Hari ini hari Senin. Hari yang sibuk bagi sebagian karyawan. Senin ini juga Senin yang agak sibuk untuk saya. Tapi di sela- sela ke ‘agak sibukan’ saya itu, saya masih sempat mengobrol dengan seorang teman di dunia maya. Obrolan saya hari ini sebenarnya lanjutan dari obrolan sebelumnya. Tentang Jakarta. Ya, ibukota ternyata bagi beberapa orang tidak bersahabat, menyeramkan dan kadang kejam. Untuk saya? Biasa saja.
Singkat cerita, teman saya ini berbagi cerita bahwa dia mulai stress dengan kemacetan ibukota. Siapa sih yang tidak mengeluh tentang kemacetan Jakarta yang akhir- akhir ini semakin menggila? Teman saya juga kurang menyukai udara Jakarta. Siapa sih yang tidak mengeluh tentang polusi dan hawa panas di Jakarta? Saya berani bertaruh, kalau tidak menuruti kebutuhan dapur dan perut, pendatang di Jakarta sudah ingin kembali pulang ke daerah asalnya.
Macet!
Sebelum saya pindah ke bekasi, saya kos di daerah Anggrek Nelly, Slipi, Jakarta Barat. Kantor saya dulu di kawasan Rasuna Said, tepat di seberang kedutaan Australia. Sebenarnya, jika jalanan lancar, saya hanya butuh 45 menit untuk sampai ke kantor. Tapi, saya butuh waktu 1,5 jam untuk menempuh perjalanan Rasuna Said ke Anggrek Nelly. Jangan bayangkan saya naik angkutan umum yang nyaman. Pertama, saya naik kopaja 66 dari seberang kantor untuk keluar dari kawasan kuningan. Berapa waktu tempuhnya ? Ya ! hampir 40 menit. Setelah itu saya naik 46 atau P6. Berapa waktu tempuhnya? hampir satu jam ! Biasanya saya terjebak macet di gatsu dan MPR. Dulu, saya mengumpat dalam hati ! DAMN! Mobil gede- gede isinya Cuma tuan sama sopirnya, lihat dunk saya, kena asap sana sini. Tapi, lama- kelamaan saya terbiasa dengan macet itu. Dengarkan music, siapkan kipas dan camilan. Beres ! Jadi, daripada mengeluh dan mengumpat kemacetan, lebih baik menikmatinya kan? Yakinlah, semakin menyumpahi macetnya, semakin frustasi Anda dibuatnya.
Polusi !
Alasan saya memilih kos di daerah Anggrek Nelly karena daerah tersebut masih memiliki paru- paru udara di daerahnya. Ya, saya masih merasakan duduk di taman, burung kecil yang berkicau di pagi hari, yang pasti sekeliling saya bukanlah gedung bertingkat. Tapi, begitu keluar dari kompleks perumahan, saya akan menutup hidung saya dengan saputangan handuk yang selalu saya bawa. Asap bis umum di Jakarta memang keterlaluan. Wajar, jika batuk dan pilek sering saya alami.

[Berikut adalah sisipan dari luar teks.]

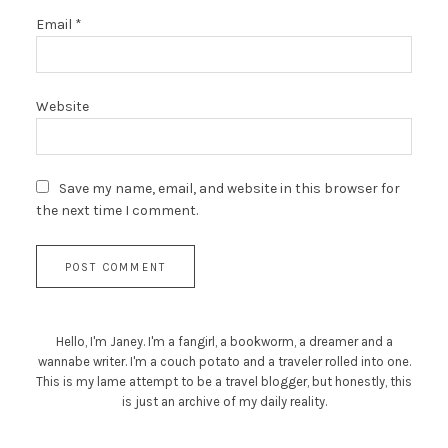
Email
*
Website
Save my name, email, and website in this browser for
the next time I comment.
Hello, I'm Janey. I'm a fangirl, a bookworm, a dreamer and a
wannabe writer. I'm a couch potato and a traveler rolled into one.
This is my lame attempt to be a travel blogger, but honestly, this
is just an archive of my daily reality.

Dulu, saat saya melakukan tugas saya di daerah Jakarta Utara, saya kaget dengan daerahnya. What? Saluran airnya tersumbat! Warnanya itu loh…menjijikkan! Tapi, manusia punya batas toleransi terhadap lingkungan sekitarnya. Tubuh akan menyesuaikan diri dengan lingkungan. Buktinya, dengan sanitasi yang seburuk itu, rasanya belum pernah ada wabah penyakit mematikan di daerah itu kan?
Hidup itu Pilihan
Hidup itu pilihan. Setiap pilihan punya konsekuensi. Setiap konsekuensi butuh adaptasi. Itu sudah hukum alam. Buat saya, masalah bukan terletak di Jakarta atau di kota yang lebih kecil. Menurut saya, permasalahan terletak pada diri sendiri, siapkah menerima konsekuensi dan beradaptasi dengan lingkungan? Jika tidak, silahkan pulang dan berkaryalah dengan hati yang tenang. Sekali lagi, hidup itu pilihan.